La ville a trois Basiliques dont les escaliers, les arcades, et les colonnes sont en cuivre jaune.

Leurs autels sont d’or et d’argent. Il s’y trouve aussi une église dédiée au premier martyr, Saint-Étienne l’archidiacre. Elle est longue de quatre-vingts aunes et large de quarante ; sa hauteur est de deux cents aunes. Elle a trois chapelles et son sol, son plafond, ses colonnes, ses arcades, ses cintres et son parvis sont faits de marbre de la même espèce et de la même couleur. Cette ville possède mille deux cent vingt-trois églises, où le peuple se rassemble tous les jours pour les prières et la messe. Il y a aussi mille deux cent vingt-cinq souterrains avec des colonnes qui servent de refuge aux moines qui prient et louent Dieu jour et nuit. Cette ville possède douze mille rues et ruelles et deux rivières d’eau douce, dont l’une est potable et dont l’autre sert pour la lessive et le travail. Il y a douze mille marchés et dans chacun une fontaine pour boire. Ces marchés sont pavés de marbre blanc, et cette ville possède trente-six mille bains. Il s’y trouve vingt-six mille vieux prêtres, moines et autres ecclésiastiques, dont le nombre ne diminue pas car, lorsque l’un meurt, il est remplacé par un autre. Les jeunes moines depuis l’âge de quarante ans et moins, ne sont pas compris dans ce nombre. L’entretien de tous ces ecclésiastiques est à la charge du roi et du Gouvernement. Il y a quatre cent douze évêques. Quant aux us et coutumes des habitants de cette ville disons ce qui suit :

Tout commerce y cesse trois heures avant le coucher du soleil, depuis le samedi jusqu’au lundi à trois heures, puisqu’ils vont tous à l’église où ils prient pour leur roi. Il se trouve dans cette ville trente-deux établissements d’éducation où le peuple se rassemble ; on y enseigne aussi la philosophie.

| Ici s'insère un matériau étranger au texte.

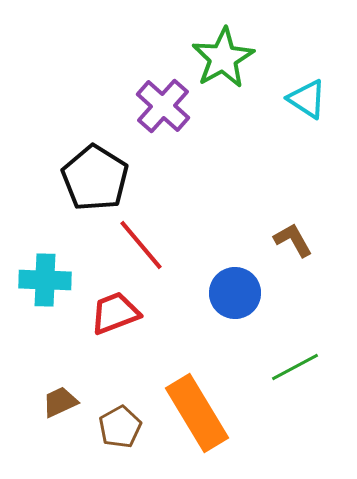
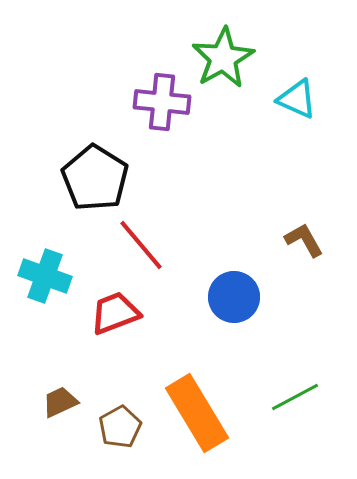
cyan triangle: moved 10 px left; rotated 9 degrees counterclockwise
purple cross: moved 1 px left, 4 px up; rotated 36 degrees counterclockwise
brown L-shape: moved 11 px right
cyan cross: moved 4 px up; rotated 18 degrees clockwise
blue circle: moved 1 px left, 4 px down
green line: moved 30 px down
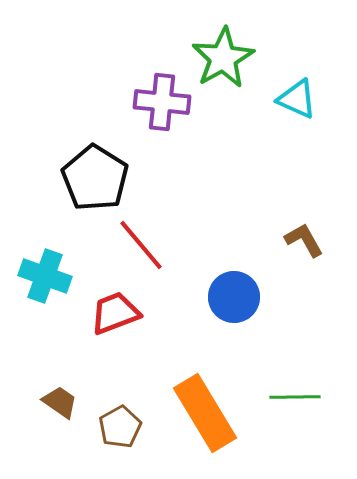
green line: rotated 27 degrees clockwise
brown trapezoid: rotated 60 degrees clockwise
orange rectangle: moved 8 px right
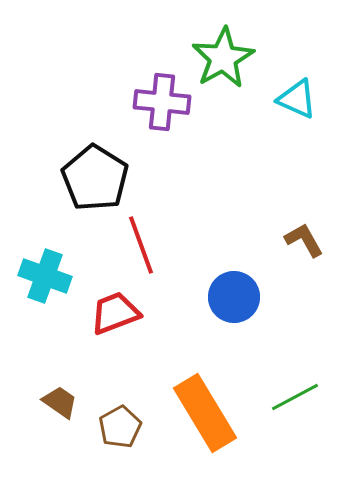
red line: rotated 20 degrees clockwise
green line: rotated 27 degrees counterclockwise
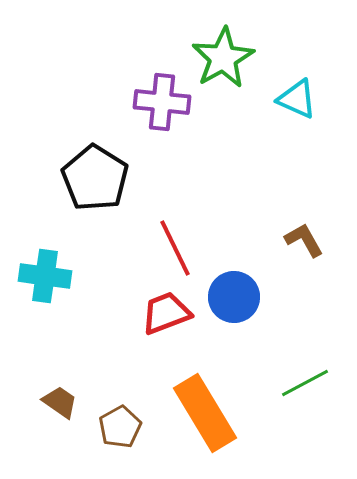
red line: moved 34 px right, 3 px down; rotated 6 degrees counterclockwise
cyan cross: rotated 12 degrees counterclockwise
red trapezoid: moved 51 px right
green line: moved 10 px right, 14 px up
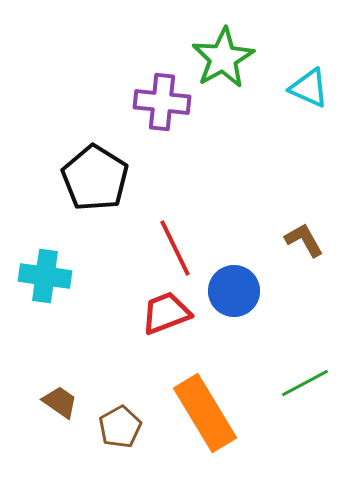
cyan triangle: moved 12 px right, 11 px up
blue circle: moved 6 px up
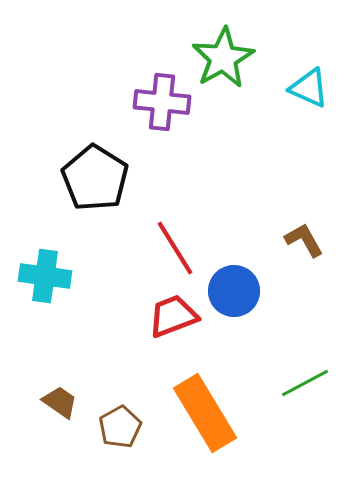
red line: rotated 6 degrees counterclockwise
red trapezoid: moved 7 px right, 3 px down
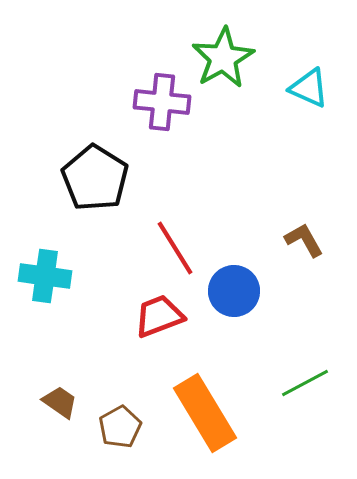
red trapezoid: moved 14 px left
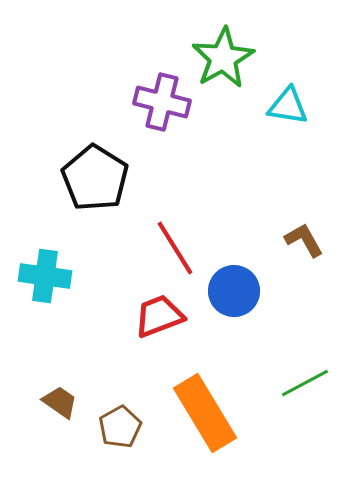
cyan triangle: moved 21 px left, 18 px down; rotated 15 degrees counterclockwise
purple cross: rotated 8 degrees clockwise
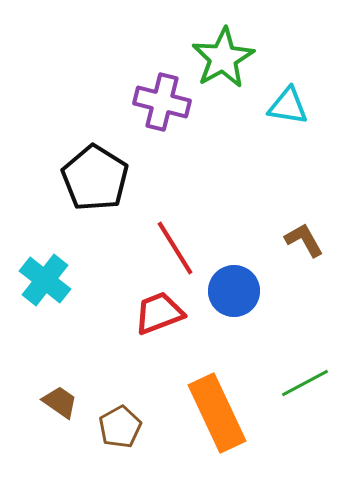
cyan cross: moved 4 px down; rotated 30 degrees clockwise
red trapezoid: moved 3 px up
orange rectangle: moved 12 px right; rotated 6 degrees clockwise
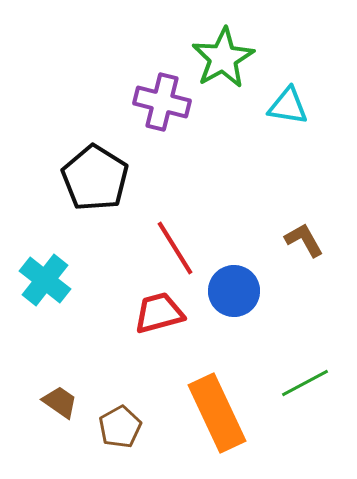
red trapezoid: rotated 6 degrees clockwise
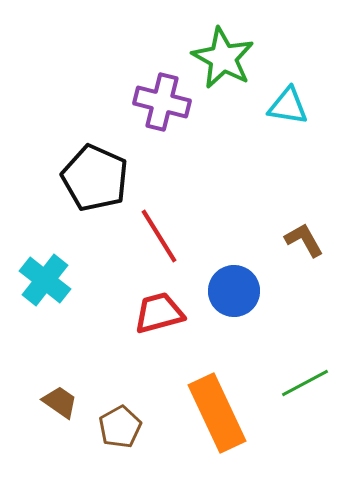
green star: rotated 14 degrees counterclockwise
black pentagon: rotated 8 degrees counterclockwise
red line: moved 16 px left, 12 px up
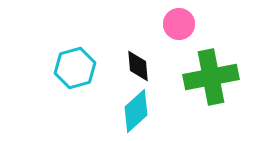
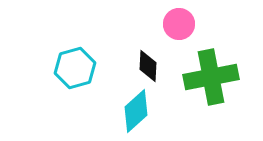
black diamond: moved 10 px right; rotated 8 degrees clockwise
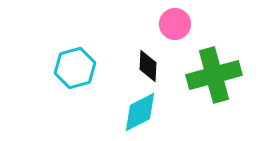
pink circle: moved 4 px left
green cross: moved 3 px right, 2 px up; rotated 4 degrees counterclockwise
cyan diamond: moved 4 px right, 1 px down; rotated 15 degrees clockwise
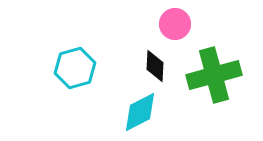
black diamond: moved 7 px right
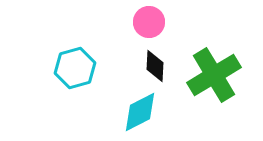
pink circle: moved 26 px left, 2 px up
green cross: rotated 16 degrees counterclockwise
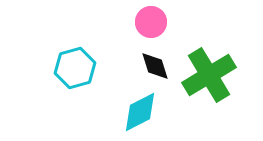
pink circle: moved 2 px right
black diamond: rotated 20 degrees counterclockwise
green cross: moved 5 px left
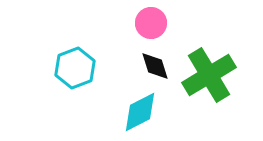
pink circle: moved 1 px down
cyan hexagon: rotated 6 degrees counterclockwise
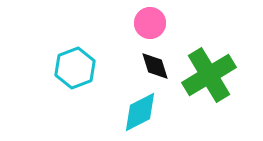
pink circle: moved 1 px left
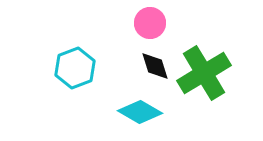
green cross: moved 5 px left, 2 px up
cyan diamond: rotated 57 degrees clockwise
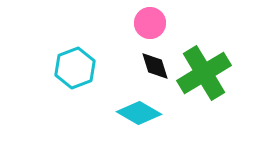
cyan diamond: moved 1 px left, 1 px down
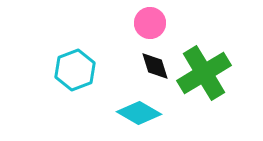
cyan hexagon: moved 2 px down
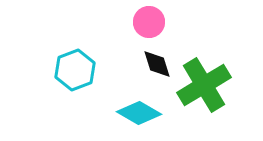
pink circle: moved 1 px left, 1 px up
black diamond: moved 2 px right, 2 px up
green cross: moved 12 px down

Il y a une église dédiée à Jean-Baptiste, de la longueur d’un mille, et sa largeur de même ; et sa hauteur est de cent aunes. La table de son autel est en émeraude. Sa longueur est de douze empans et sa largeur de six. Il est appuyé sur quatre colonnes en émeraude, dont chacune est de cinq empans de longueur. Au-dessus de l’autel se trouvent douze lions en or émaillé. La longueur de chaque lion est d’un empan et demi. Leurs yeux sont en rubis rouges. Si on enlève le voile qui couvre la table, elle éclaire l’église de son éclat. Elle reste ordinairement ouverte, puisqu’elle est également belle le jour et la nuit, et brille d’un même éclat.

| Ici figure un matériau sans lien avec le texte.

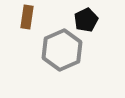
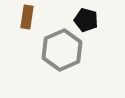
black pentagon: rotated 30 degrees counterclockwise
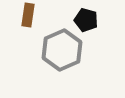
brown rectangle: moved 1 px right, 2 px up
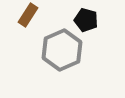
brown rectangle: rotated 25 degrees clockwise
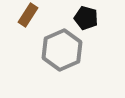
black pentagon: moved 2 px up
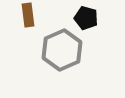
brown rectangle: rotated 40 degrees counterclockwise
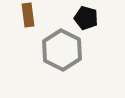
gray hexagon: rotated 9 degrees counterclockwise
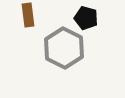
gray hexagon: moved 2 px right, 2 px up
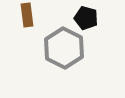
brown rectangle: moved 1 px left
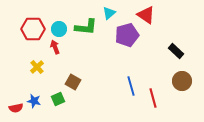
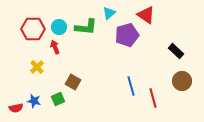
cyan circle: moved 2 px up
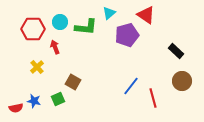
cyan circle: moved 1 px right, 5 px up
blue line: rotated 54 degrees clockwise
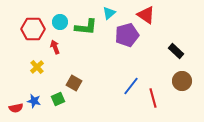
brown square: moved 1 px right, 1 px down
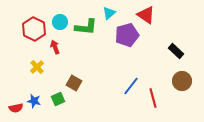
red hexagon: moved 1 px right; rotated 25 degrees clockwise
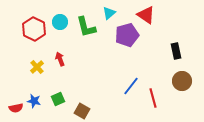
green L-shape: rotated 70 degrees clockwise
red arrow: moved 5 px right, 12 px down
black rectangle: rotated 35 degrees clockwise
brown square: moved 8 px right, 28 px down
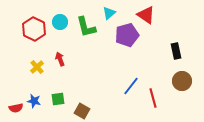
green square: rotated 16 degrees clockwise
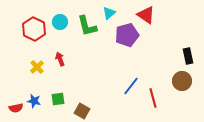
green L-shape: moved 1 px right, 1 px up
black rectangle: moved 12 px right, 5 px down
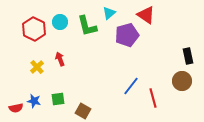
brown square: moved 1 px right
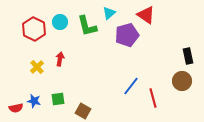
red arrow: rotated 32 degrees clockwise
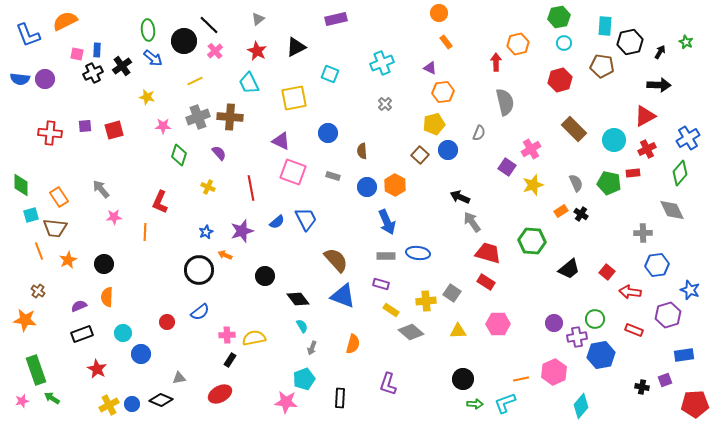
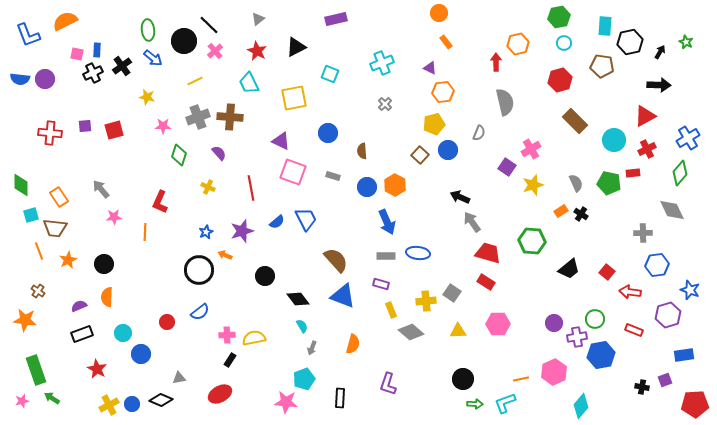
brown rectangle at (574, 129): moved 1 px right, 8 px up
yellow rectangle at (391, 310): rotated 35 degrees clockwise
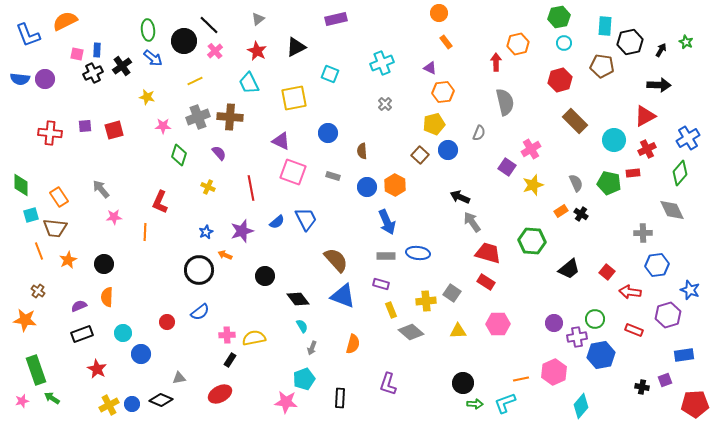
black arrow at (660, 52): moved 1 px right, 2 px up
black circle at (463, 379): moved 4 px down
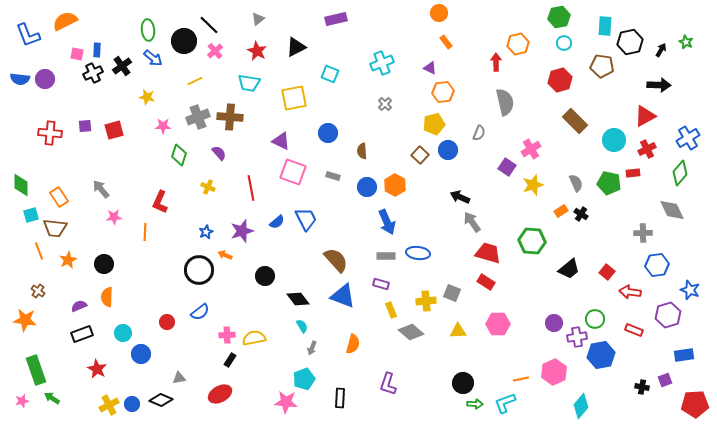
cyan trapezoid at (249, 83): rotated 55 degrees counterclockwise
gray square at (452, 293): rotated 12 degrees counterclockwise
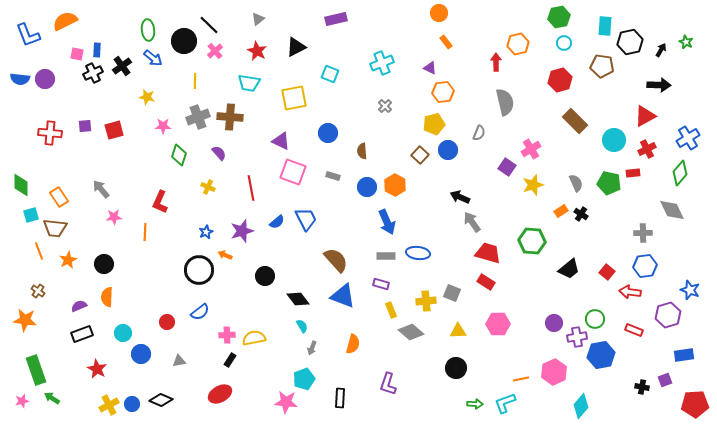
yellow line at (195, 81): rotated 63 degrees counterclockwise
gray cross at (385, 104): moved 2 px down
blue hexagon at (657, 265): moved 12 px left, 1 px down
gray triangle at (179, 378): moved 17 px up
black circle at (463, 383): moved 7 px left, 15 px up
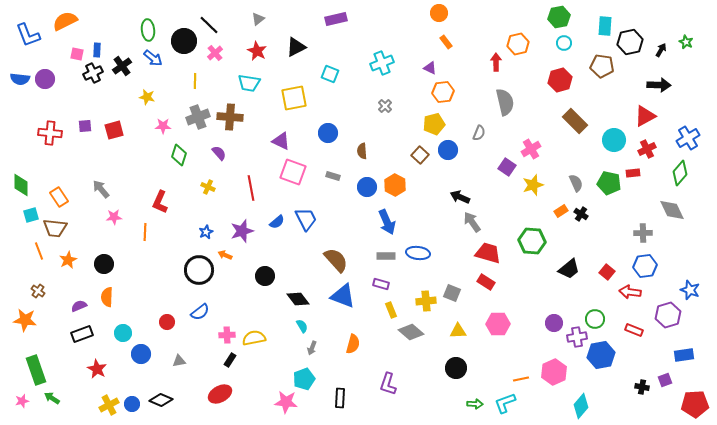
pink cross at (215, 51): moved 2 px down
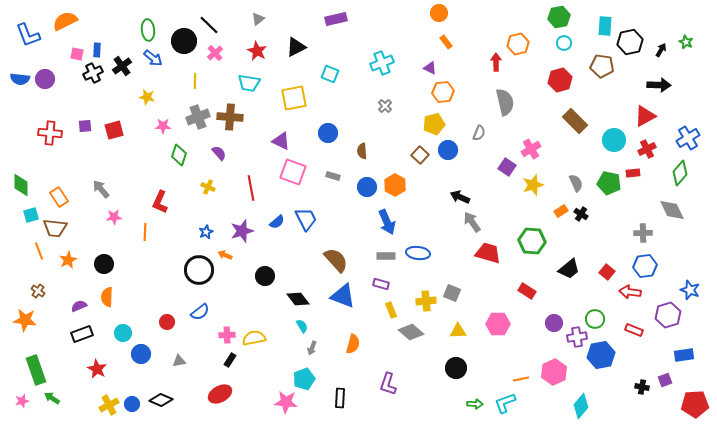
red rectangle at (486, 282): moved 41 px right, 9 px down
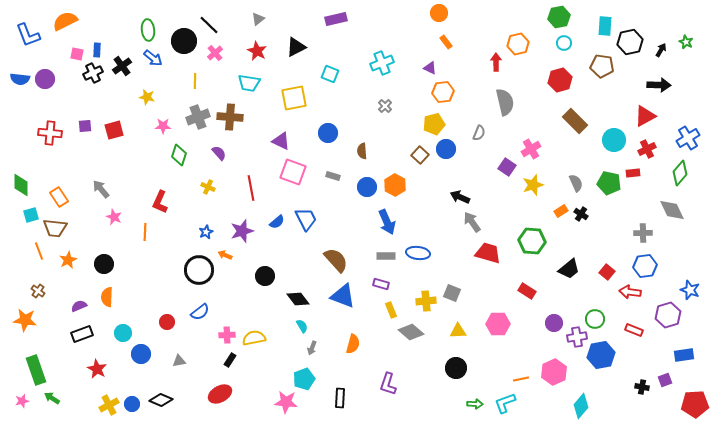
blue circle at (448, 150): moved 2 px left, 1 px up
pink star at (114, 217): rotated 28 degrees clockwise
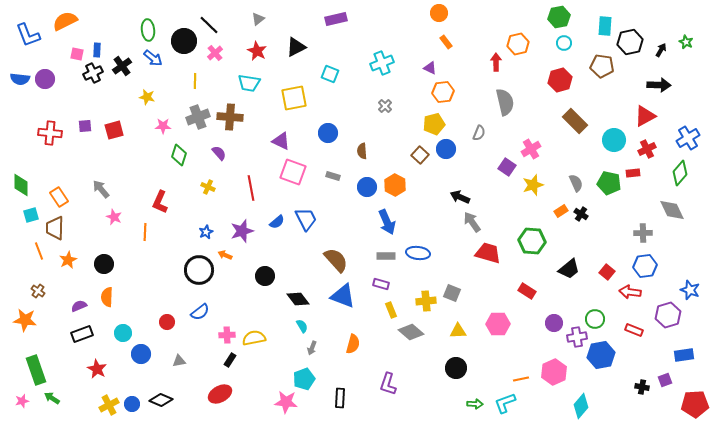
brown trapezoid at (55, 228): rotated 85 degrees clockwise
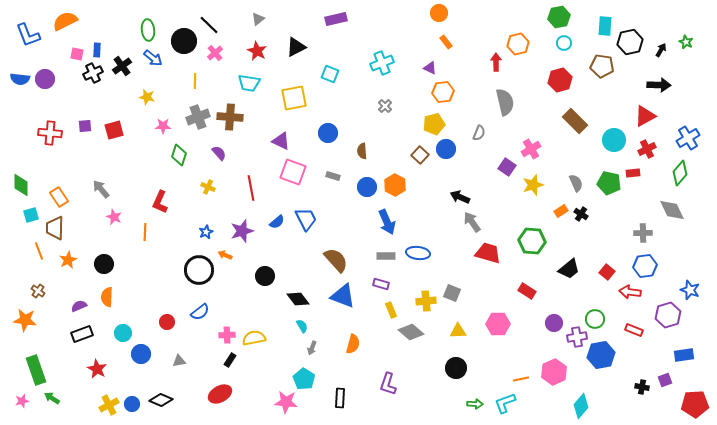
cyan pentagon at (304, 379): rotated 20 degrees counterclockwise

Il y a dans cette église cent vingt colonnes séparées entre elles par une largeur de vingt-et-une aunes. Cette église possède vingt-huit paires de portes en cuivre, d’un prix difficile à évaluer. Elle possède le même nombre de portes en argent. Il y a six cents chapelles dont chacune a la longueur de quarante-quatre aunes, et il y a dans chacune quarante-quatre colonnes de marbre de la hauteur de trente aunes. Il y a aussi deux-cent douze arceaux, dont chacun a la largeur de vingt aunes, et trois coupoles énormes, trois nefs et cent trente mille chaînes d’or et d’argent pour suspendre les lampes. Elle possède quatre cents cruches d’or et mille deux cents en cuivre et trois cent soixante éventails autour du maître-autel. Ils sont inestimables car ils valent plus que l’or. Le nombre des croix d’or que portent les prêtres en main lorsqu’ils vont avec le Saint Sacrement est de deux cent quarante. Il y a six mille quatre cents trente-six Évangiles recouverts d’or, de perles, de rubis, etc.

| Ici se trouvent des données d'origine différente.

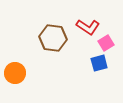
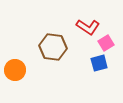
brown hexagon: moved 9 px down
orange circle: moved 3 px up
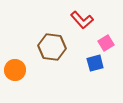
red L-shape: moved 6 px left, 7 px up; rotated 15 degrees clockwise
brown hexagon: moved 1 px left
blue square: moved 4 px left
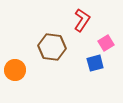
red L-shape: rotated 105 degrees counterclockwise
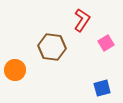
blue square: moved 7 px right, 25 px down
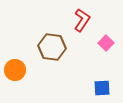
pink square: rotated 14 degrees counterclockwise
blue square: rotated 12 degrees clockwise
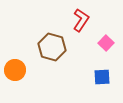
red L-shape: moved 1 px left
brown hexagon: rotated 8 degrees clockwise
blue square: moved 11 px up
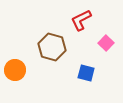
red L-shape: rotated 150 degrees counterclockwise
blue square: moved 16 px left, 4 px up; rotated 18 degrees clockwise
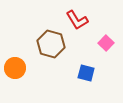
red L-shape: moved 4 px left; rotated 95 degrees counterclockwise
brown hexagon: moved 1 px left, 3 px up
orange circle: moved 2 px up
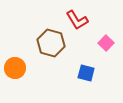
brown hexagon: moved 1 px up
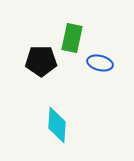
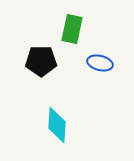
green rectangle: moved 9 px up
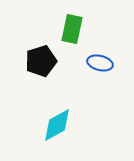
black pentagon: rotated 16 degrees counterclockwise
cyan diamond: rotated 57 degrees clockwise
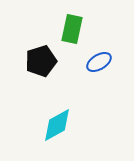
blue ellipse: moved 1 px left, 1 px up; rotated 45 degrees counterclockwise
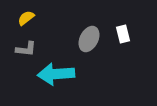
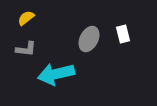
cyan arrow: rotated 9 degrees counterclockwise
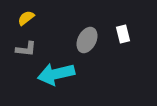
gray ellipse: moved 2 px left, 1 px down
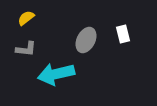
gray ellipse: moved 1 px left
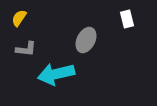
yellow semicircle: moved 7 px left; rotated 18 degrees counterclockwise
white rectangle: moved 4 px right, 15 px up
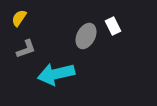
white rectangle: moved 14 px left, 7 px down; rotated 12 degrees counterclockwise
gray ellipse: moved 4 px up
gray L-shape: rotated 25 degrees counterclockwise
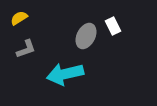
yellow semicircle: rotated 24 degrees clockwise
cyan arrow: moved 9 px right
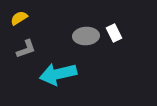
white rectangle: moved 1 px right, 7 px down
gray ellipse: rotated 60 degrees clockwise
cyan arrow: moved 7 px left
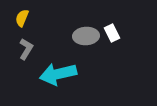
yellow semicircle: moved 3 px right; rotated 36 degrees counterclockwise
white rectangle: moved 2 px left
gray L-shape: rotated 40 degrees counterclockwise
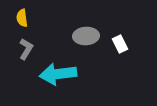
yellow semicircle: rotated 30 degrees counterclockwise
white rectangle: moved 8 px right, 11 px down
cyan arrow: rotated 6 degrees clockwise
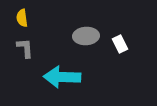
gray L-shape: moved 1 px left, 1 px up; rotated 35 degrees counterclockwise
cyan arrow: moved 4 px right, 3 px down; rotated 9 degrees clockwise
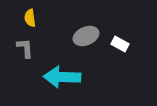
yellow semicircle: moved 8 px right
gray ellipse: rotated 20 degrees counterclockwise
white rectangle: rotated 36 degrees counterclockwise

Cette église a quatre cent soixante administrateurs, et de grands revenus ; entre autres sept mille dinars par an du Gouvernement, et soixante douze mille mesures de froment.

Quant au palais du roi, il est long de sept cents vingt pas ; il est recouvert d’or et d’argent et possède quarante portes d’or et d’argent ; il est entouré de soixante-douze colonnes en cuivre, ornées d’or et d’argent ; chaque colonne est surmontée d’une idole en cuivre doré qui représente un gardien. Sur le chapiteau de chaque colonne est inscrit le nom et la langue de cette idole ; de cette façon sont représentées soixante-douze langues, toutes les langues de la terre. Chaque fois qu’un roi quelconque assiège cette ville, l’idole sous laquelle est inscrite la langue de ce roi, commence à parler, et les habitants se préparent à le combattre.

Il y a dans cette ville une écluse énorme faite d’une seule pierre dont la circonférence est d’un mille carré et la longueur de mille trois cents aunes. Des quatre côtés de cette pierre il y a des bas-reliefs.

Au milieu de l’écluse se trouve une colonne, haute de trente-cinq aunes, dont la base est en argent et le fût en bronze doré. Elle est surmontée d’un étourneau en or tenant en son bec une olive et deux dans ses griffes. Il est considéré comme un talisman.

Tous les ans, le premier octobre cet étourneau se met à battre des ailes en sifflant, ce qui attire tous les étourneaux de la terre, qui se rassemblent pour le voir et lui apportent en cadeau une olive dans leur bec et deux dans leurs griffes, qu’ils jettent dans l’écluse, et puis ils s’envolent.

Ceci arrive tous les ans. Quand tous les oiseaux se sont envolés, les trésoriers du roi arrivent pour rassembler les olives et en faire presser l’huile. Lorsque l’huile est prête on en laisse au roi autant qu’il lui en faut pour une année ; on fait de même pour l’église, et le reste est vendu au marché, puisque cette ville ne possède ni oliviers, ni huile, en dehors de ce que lui apportent ces oiseaux, ce qui, d’ailleurs, suffit à ses besoins.

Et il y a dans cette ville une grande source d’eau qui forme trois cents soixante canaux, qui abreuvent tous les habitants et arrosent les jardins. Il s’y trouve six cents moulins, pour le roi et pour le reste des gens.

Cette ville possède sept mille jardins. Le long de cette même source sont érigées mille colonnes à la distance de soixante aunes l’une de l’autre. Cette source coule au-dessous du palais du roi et des clefs du temple de Salomon, de la baguette du Prophète Moïse, des Tables de la Loi, et de l’Arche de l’Alliance. Tous ces objets sont enfouis sous les degrés du côté oriental.

Nous avons écrit ce que nous avons appris et examiné personnellement en souvenir et reconnaissance éternelle. Nous prions Dieu de nous pardonner aujourd’hui et dans l’éternité.